Georgian Dream, the party that has ruled Georgia since 2012, has recently confirmed it wants to change the electoral law. In what way would proportional representation in the 2020 election improve Georgian democracy?
That is the next natural step in Georgia’s democratic development. The decision of the ruling party is extremely important because it will help and promote direct voting resulting in a diverse parliament. It is another step towards expanding democracy. It is all about changes in the constitutional law as a consensus of different political parties. These politicians were asking for these kind of changes and that was one of the drivers for the ruling party to prepare these amendments ahead of the next elections. We strongly believe that these changes will be added value to the democracy in the country.

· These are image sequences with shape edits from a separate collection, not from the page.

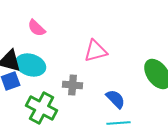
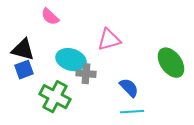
cyan ellipse: (31, 65) -> (71, 60), moved

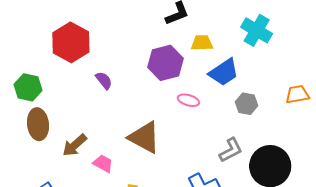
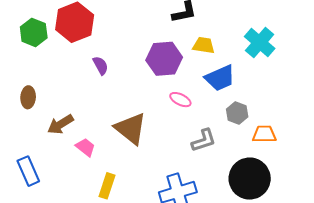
green hexagon: (28, 87) -> (34, 32), moved
orange trapezoid: (297, 94) -> (264, 134), moved
brown ellipse: (38, 124) -> (28, 97), size x0.7
gray L-shape: (231, 150) -> (204, 140), moved

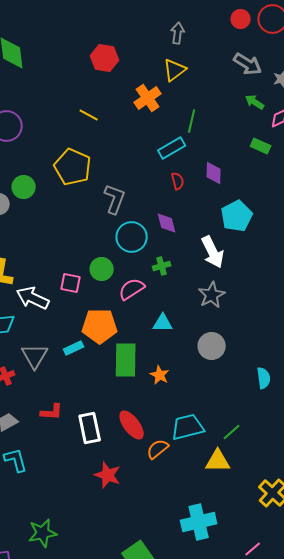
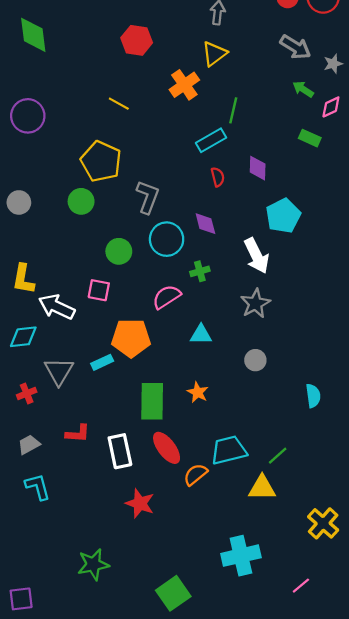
green circle: (24, 187) -> (81, 201), moved
green circle: (102, 269) -> (119, 251), moved
gray circle: (212, 346) -> (255, 360), size x0.7
green rectangle: (126, 360) -> (152, 401), moved
green star: (43, 533) -> (93, 564), moved

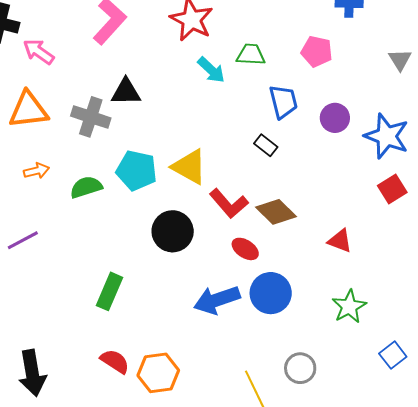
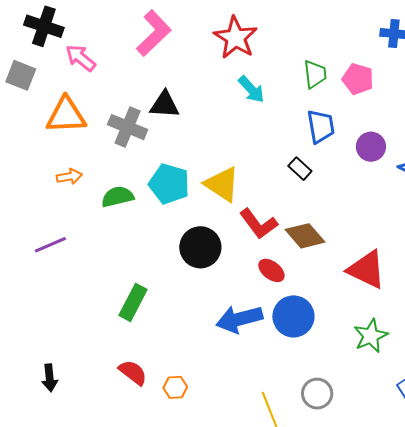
green trapezoid: (251, 55) -> (315, 74), moved, turned 76
red triangle: (340, 241) -> (367, 270), size x1.6
black arrow: (32, 373) -> (50, 378), size x0.6
orange hexagon: (158, 373) -> (175, 387), size x0.6

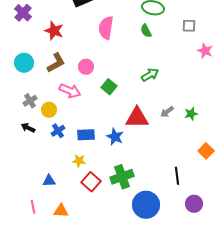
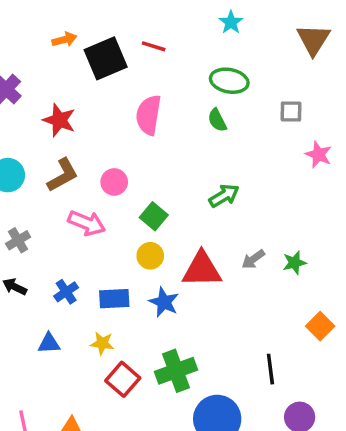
yellow circle: (49, 110) -> (150, 256), moved
blue triangle: (49, 181) -> (49, 343), moved

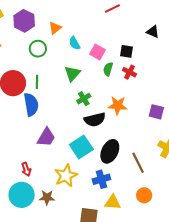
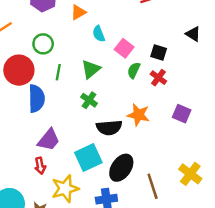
green circle: (38, 49) -> (43, 44), moved
green line: (37, 82) -> (58, 72), moved
green cross: (84, 99) -> (89, 100), moved, turned -32
purple square: (156, 112) -> (182, 114), moved
red arrow: (26, 169) -> (40, 166), moved

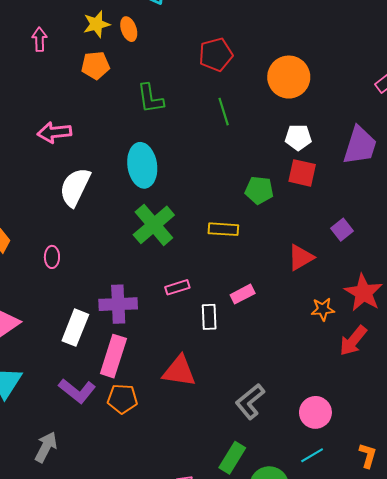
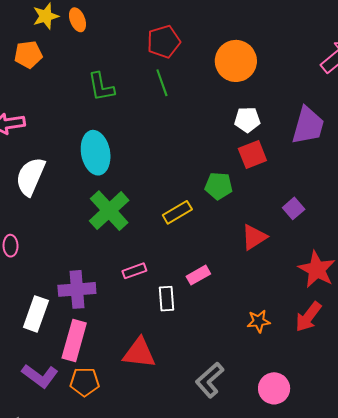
orange pentagon: (95, 65) -> (28, 54), moved
green line: (224, 112) -> (162, 83), moved
red square: (302, 173) -> (252, 154), turned -32
green pentagon: (259, 190) -> (219, 186), moved
yellow rectangle: (223, 229) -> (177, 212), turned -32
orange star: (323, 309) -> (259, 321), moved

Is there a lesser known place in Georgia you would recommend to travelers going there a second time?
This is not an easy question, depending on what you like. Hiking is the most requested activity among Polish visitors. Being the motherland of winemaking, this type of tourism is also striking a chord with visitors. There are several ski resorts which make it a nice destination in Winter, while Batumi on the west coast is great if you want to travel in Summer. Each year people can discover something new, as there are massive investments in the tourism infrastructure making the country more connected and accessible.
Ilia Darchiashvili is the ambassador of Georgia to Poland.
Daniel Gleichgewicht is an editor with New Eastern Europe.